17.7 Plan Administrator’s Authority
The Plan Administrator shall have authority to make any and all necessary rules or regulations binding upon all employers and all Participants to effectuate the purpose of this Article.
ARTICLE XVIII
General
18.1 Non-guarantee of Employment
Nothing contained in this Plan shall be construed as a contract of employment between the Employer and any Employee, or as a right of any Employee to be continued in the employment of the Employer, or as a limitation of the right of the Employer to discharge any of its Employees, with or without cause.
18.2 Rights to Trust Assets
No Employee or Beneficiary shall have any right to, or interest in, any assets of the Trust Fund upon termination of his employment or otherwise, except as provided from time to time under this Plan, and then only to the extent of the benefits payable under the Plan to such Employee or Beneficiary out of the assets of the Trust Fund. All payments of benefits as provided for in this Plan shall be made solely out of the assets of the Trust Fund and none of the Fiduciaries shall be liable therefore in any manner.
18.3 Non-alienation of Benefits
Except with respect to federal income tax withholding, benefits payable under this Plan shall not be subject in any manner to anticipation, alienation, sale, transfer, assignment, pledge, encumbrance, charge, garnishment, execution, or levy of any kind, either voluntary or involuntary, including any such liability which is for alimony or other payments for the support of a spouse of former spouse or for any other relative of the Employee, prior to actually being received by the person entitled to the benefit under the terms of the Plan; and any attempt to anticipate, alienate, sell, transfer, assign, pledge, encumber, charge or otherwise dispose of any
right to benefits payable hereunder, shall be void. The Trust Fund shall not in any manner be liable for, or subject to, the debts, contracts, liabilities, engagements or torts of any person entitled to benefits hereunder.
Notwithstanding the above, the Plan Administrator may direct the Trustee to comply with a Qualified Domestic Relations Order requiring the segregation of all or a portion of a Participant’s or Former Participant’s Accounts for the benefit of an alternate payee.

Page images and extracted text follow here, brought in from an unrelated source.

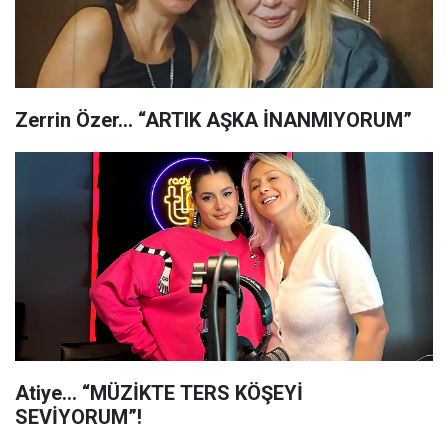
Zerrin Özer… “ARTIK AŞKA İNANMIYORUM”
Atiye… “MÜZİKTE TERS KÖŞEYİ
SEVİYORUM”!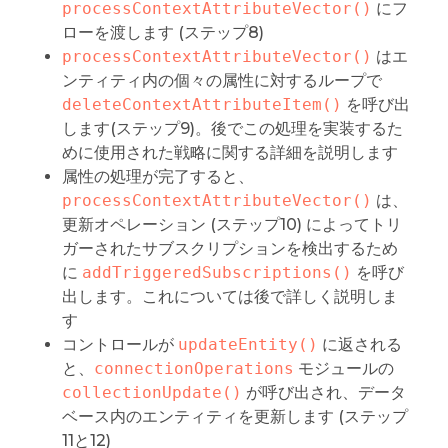
processContextAttributeVector()
にフ
ローを渡します (ステップ8)
processContextAttributeVector()
はエ
ンティティ内の個々の属性に対するループで
deleteContextAttributeItem()
を呼び出
します(ステップ9)。後でこの処理を実装するた
めに使用された戦略に関する詳細を説明します
属性の処理が完了すると、
processContextAttributeVector()
は、
更新オペレーション (ステップ10) によってトリ
ガーされたサブスクリプションを検出するため
に
addTriggeredSubscriptions()
を呼び
出します。これについては後で詳しく説明しま
す
コントロールが
updateEntity()
に返される
と、
connectionOperations
モジュールの
collectionUpdate()
が呼び出され、データ
ベース内のエンティティを更新します (ステップ
11と12)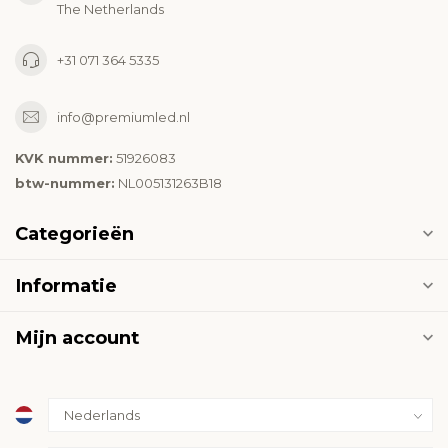
The Netherlands
+31 071 364 5335
info@premiumled.nl
KVK nummer:
51926083
btw-nummer:
NL005131263B18
Categorieën
Informatie
Mijn account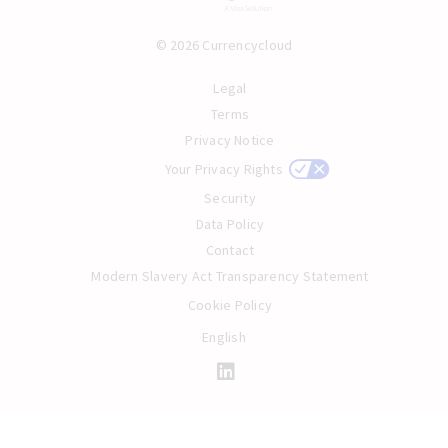
© 2026 Currencycloud
Legal
Terms
Privacy Notice
Your Privacy Rights
Security
Data Policy
Contact
Modern Slavery Act Transparency Statement
Cookie Policy
English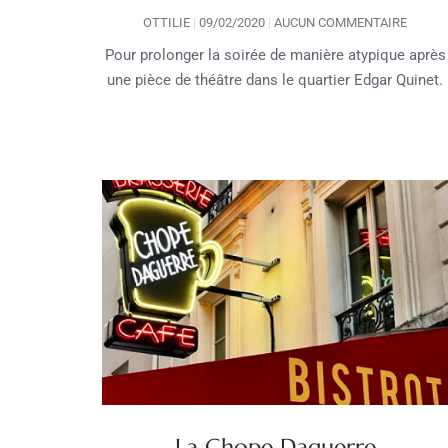
OTTILIE
09/02/2020
AUCUN COMMENTAIRE
Pour prolonger la soirée de manière atypique après
une pièce de théâtre dans le quartier Edgar Quinet.
La Chope Daguerre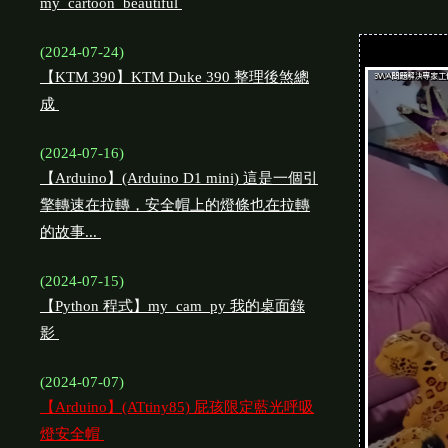
my_cartoon_beautiful
(2024-07-24)
【KTM 390】KTM Duke 390 整理後煞總
成
(2024-07-16)
【Arduino】(Arduino D1 mini) 這是一個引
擎轉速在拉轉，安全帽上的燈條也在拉轉
的故事...
(2024-07-15)
【Python 程式】my_cam_py 我的桌面錄
影
(2024-07-07)
【Arduino】(ATtiny85) 屁孩限定藍光呼吸
燈安全帽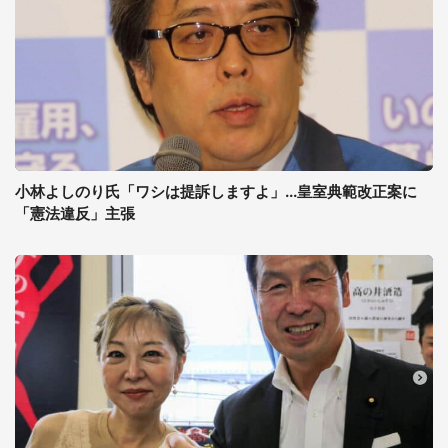
小林よしのり氏「ワシは提訴しますよ」...皇室典範改正案に
「憲法違反」主張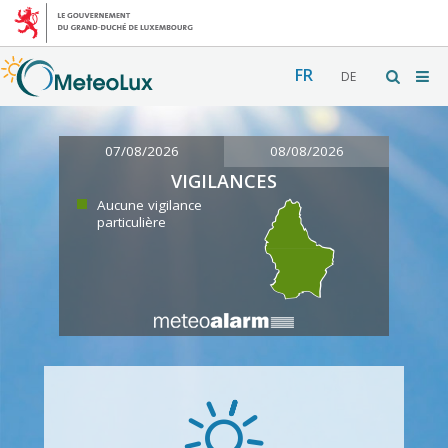
FR
DE
07/08/2026
08/08/2026
VIGILANCES
Aucune vigilance
particulière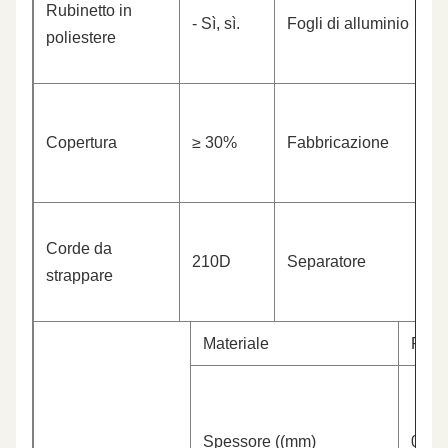
Rubinetto in
- Sì, sì.
Fogli di alluminio
poliestere
Copertura
≥ 30%
Fabbricazione
Corde da
210D
Separatore
strappare
Materiale
PE
Spessore ((mm)
0.75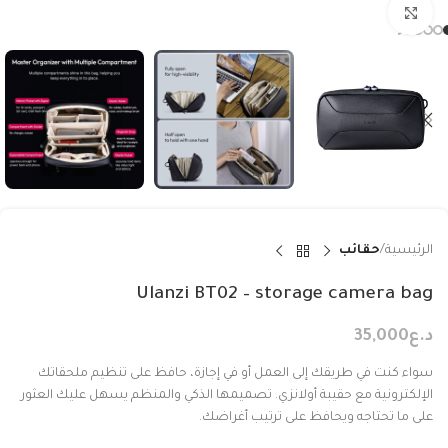
Click to enlarge
الرئيسية
حقائب
Ulanzi BT02 – storage camera bag
د.ع
35,000
سواء كنت في طريقك إلى العمل أو في إجازة، حافظ على تنظيم ملحقاتك
الإلكترونية مع حقيبة أولانزي. تصميمها الذكي والمنظم يسهل عليك العثور
على ما تحتاجه ويحافظ على ترتيب أغراضك.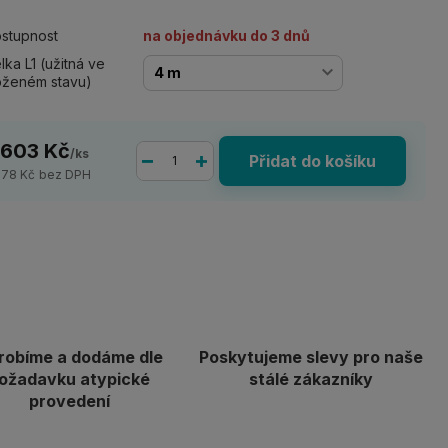
stupnost
na objednávku do 3 dnů
lka L1 (užitná ve
oženém stavu)
 603 Kč
/
ks
Přidat do košíku
978 Kč
bez DPH
robíme a dodáme dle
Poskytujeme slevy pro naše
ožadavku atypické
stálé zákazníky
provedení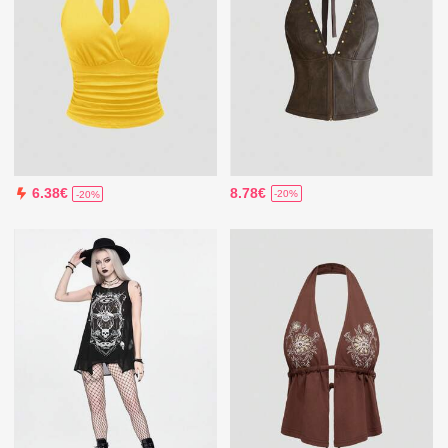
8.78€
6.38€
-20%
-20%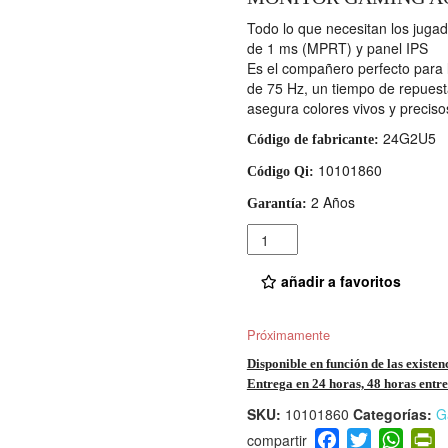
Todo lo que necesitan los juga
de 1 ms (MPRT) y panel IPS
Es el compañero perfecto para l
de 75 Hz, un tiempo de repues
asegura colores vivos y preciso
24G2U5
Código de fabricante:
10101860
Código Qi:
2 Años
Garantía:
Cantidad
añadir a favoritos
Próximamente
Disponible en función de las existen
Entrega en 24 horas, 48 horas entre 
SKU:
10101860
Categorías:
G
F
T
W
P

“Qualified Domestic Relations Order” (“Qualified Order”) means a judgment, decree or order (including approval of a property settlement agreement) that (a) relates to the provision of child support, alimony payments or marital property rights to a spouse, former spouse, child or other dependent of a Participant or Former Participant and (b) is made pursuant to a state domestic relations law (including a community property law). Such judgment, decree or order must create or recognize the existence of an alternate payee’s right to, or assign to an alternate payee the right to receive all or a portion of the benefits payable to a Participant or Former Participant under the Plan, provided that the judgment, decree or order contains the following information:
(a) the name and last known mailing address of the Participant or Former Participant and each alternate payee covered by the order;
(b) the amount or percentage of the Participant’s or Former Participant’s Accounts to be paid to any alternate payee, or the manner in which such amount or percentage is to be determined;
(c) the number of payments or the period to which the order applies; and
(d) each plan to which the order relates. In addition, an order will be a Qualified Order only if:
(i) it does not require a plan to provide any type of benefit or option not otherwise provided under the plan;
(ii) it does not require a plan to provide benefits in excess of a Participant’s or Former Participant’s Accounts; and
(iii) it does not require payment of benefits to an alternate payee in lieu of payment of benefits to another alternate payee pursuant to a prior Qualified Order.
An order will be deemed to be a Qualified Order, even though it requires payment of benefits to an alternate payee when a Participant has not yet terminated employment and, has not reached his Earliest Retirement Age, provided the Qualified Order so provides. “Earliest Retirement Age” means the earliest date on which, under the Plan, the Participant could elect to receive benefits.
18.4 Non-forfeitability of Benefits
Subject only to the specific provisions of this Plan, nothing shall be deemed to divest a Participant of his right to the nonforfeitable benefit to which he becomes entitled in accordance with the provisions of this Plan.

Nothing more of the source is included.